Copy out the whole listing exactly as given. Skip the pictures.

GIVEN INFORMATION.

- - -

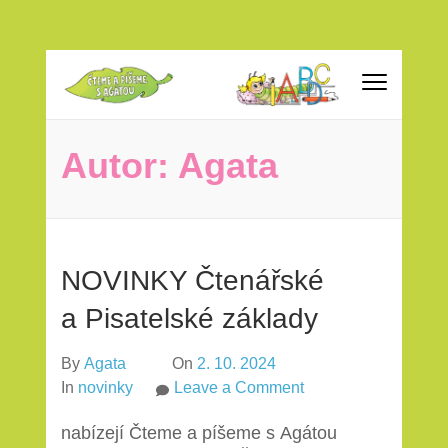
Skip
to
Čteme a píšeme s Agátou
content
ČESKÝ JAZYK PRO 1. ROČNÍK ZŠ vytvořeno v souladu
(Press
s RVP ZV
Autor:
Agata
Enter)
NOVINKY Čtenářské
a Pisatelské základy
By
Agata
On
2. 10. 2024
on
In
novinky
Leave a Comment
NOVINKY
nabízejí Čteme a píšeme s Agátou
Čtenářské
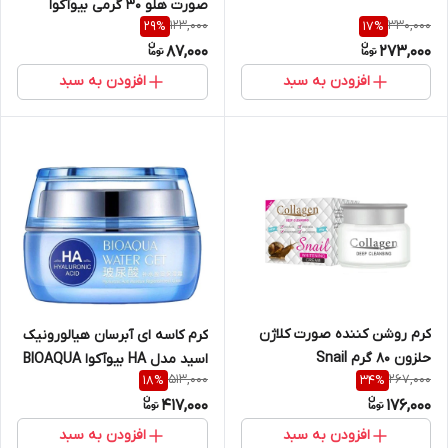
صورت هلو 30 گرمی بیوآکوا
123,000
330,000
29
%
17
%
BIOAQUA
87,000
273,000
افزودن به سبد
افزودن به سبد
کرم روشن کننده صورت کلاژن
کرم کاسه ای آبرسان هیالورونیک
حلزون 80 گرم Snail
اسید مدل HA بیوآکوا BIOAQUA
513,000
267,000
18
%
34
%
417,000
176,000
افزودن به سبد
افزودن به سبد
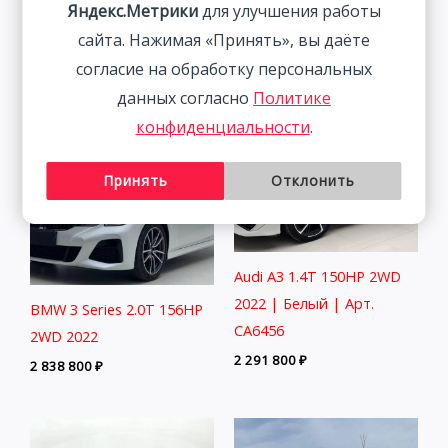
Яндекс.Метрики
для улучшения работы
| Арт. CA3962
| Арт. CA6673
сайта. Нажимая «Принять», вы даёте
1 993 700
₽
2 027 800
₽
согласие на обработку персональных
данных согласно
Политике
конфиденциальности
.
Принять
Отклонить
Audi A3 1.4T 150HP 2WD
2022 | Белый | Арт.
BMW 3 Series 2.0T 156HP
CA6456
2WD 2022
2 291 800
₽
2 838 800
₽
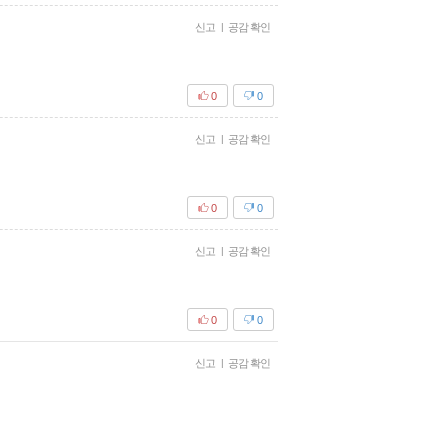
신고
|
공감 확인
0
0
신고
|
공감 확인
0
0
신고
|
공감 확인
0
0
신고
|
공감 확인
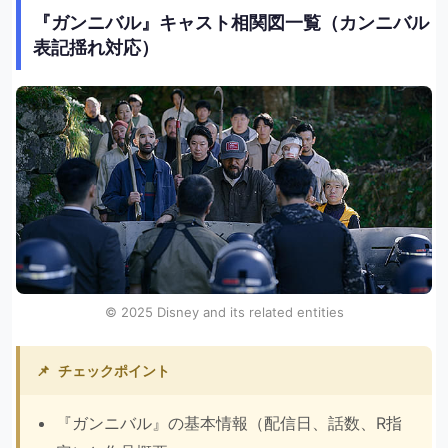
『ガンニバル』キャスト相関図一覧（カンニバル
表記揺れ対応）
©︎ 2025 Disney and its related entities
📌
チェックポイント
『ガンニバル』の基本情報（配信日、話数、R指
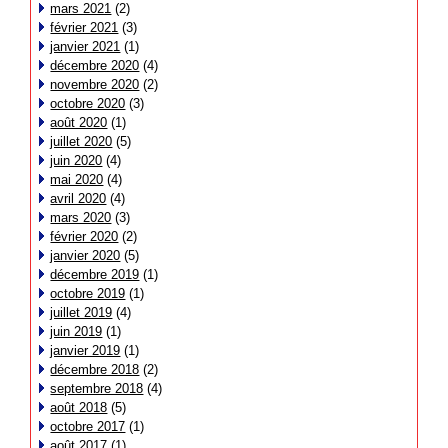
mars 2021
(2)
février 2021
(3)
janvier 2021
(1)
décembre 2020
(4)
novembre 2020
(2)
octobre 2020
(3)
août 2020
(1)
juillet 2020
(5)
juin 2020
(4)
mai 2020
(4)
avril 2020
(4)
mars 2020
(3)
février 2020
(2)
janvier 2020
(5)
décembre 2019
(1)
octobre 2019
(1)
juillet 2019
(4)
juin 2019
(1)
janvier 2019
(1)
décembre 2018
(2)
septembre 2018
(4)
août 2018
(5)
octobre 2017
(1)
août 2017
(1)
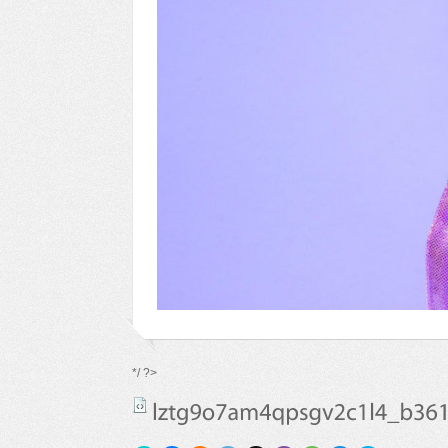
*/ ?>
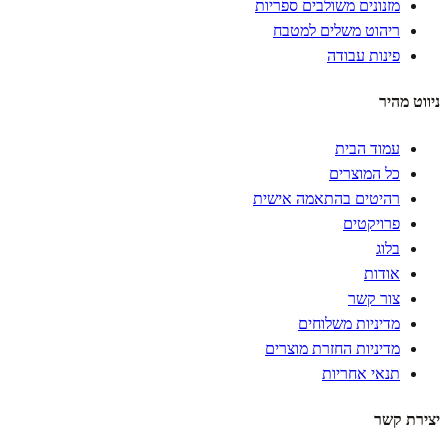
מזנונים משולבים ספריות
ריהוט משלים למטבח
פינות עבודה
ניווט מהיר
עמוד הבית
כל המוצרים
רהיטים בהתאמה אישית
פרויקטים
בלוג
אודות
צור קשר
מדיניות משלוחים
מדיניות החזרת מוצרים
תנאי אחריות
יצירת קשר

- - -

TASK ANSWER.
Skip
to
Čteme a píšeme s Agátou
content
ČESKÝ JAZYK PRO 1. ROČNÍK ZŠ vytvořeno v souladu
(Press
s RVP ZV
Autor:
Agata
Enter)
NOVINKY Čtenářské
a Pisatelské základy
By
Agata
On
2. 10. 2024
on
In
novinky
Leave a Comment
NOVINKY
nabízejí Čteme a píšeme s Agátou
Čtenářské
صورت هلو 30 گرمی بیوآکوا
123,000
330,000
29
%
17
%
BIOAQUA
87,000
273,000
افزودن به سبد
افزودن به سبد
کرم روشن کننده صورت کلاژن
کرم کاسه ای آبرسان هیالورونیک
حلزون 80 گرم Snail
اسید مدل HA بیوآکوا BIOAQUA
513,000
267,000
18
%
34
%
417,000
176,000
افزودن به سبد
افزودن به سبد
Яндекс.Метрики
для улучшения работы
| Арт. CA3962
| Арт. CA6673
сайта. Нажимая «Принять», вы даёте
1 993 700
₽
2 027 800
₽
согласие на обработку персональных
данных согласно
Политике
конфиденциальности
.
Принять
Отклонить
Audi A3 1.4T 150HP 2WD
2022 | Белый | Арт.
BMW 3 Series 2.0T 156HP
CA6456
2WD 2022
2 291 800
₽
2 838 800
₽
신고
|
공감 확인
0
0
신고
|
공감 확인
0
0
신고
|
공감 확인
0
0
신고
|
공감 확인
『ガンニバル』キャスト相関図一覧（カンニバル
表記揺れ対応）
©︎ 2025 Disney and its related entities
📌
チェックポイント
『ガンニバル』の基本情報（配信日、話数、R指
mars 2021
(2)
février 2021
(3)
janvier 2021
(1)
décembre 2020
(4)
novembre 2020
(2)
octobre 2020
(3)
août 2020
(1)
juillet 2020
(5)
juin 2020
(4)
mai 2020
(4)
avril 2020
(4)
mars 2020
(3)
février 2020
(2)
janvier 2020
(5)
décembre 2019
(1)
octobre 2019
(1)
juillet 2019
(4)
juin 2019
(1)
janvier 2019
(1)
décembre 2018
(2)
septembre 2018
(4)
août 2018
(5)
octobre 2017
(1)
août 2017
(1)
*/ ?>
מזנונים משולבים ספריות
ריהוט משלים למטבח
פינות עבודה
ניווט מהיר
עמוד הבית
כל המוצרים
רהיטים בהתאמה אישית
פרויקטים
בלוג
אודות
צור קשר
מדיניות משלוחים
מדיניות החזרת מוצרים
תנאי אחריות
יצירת קשר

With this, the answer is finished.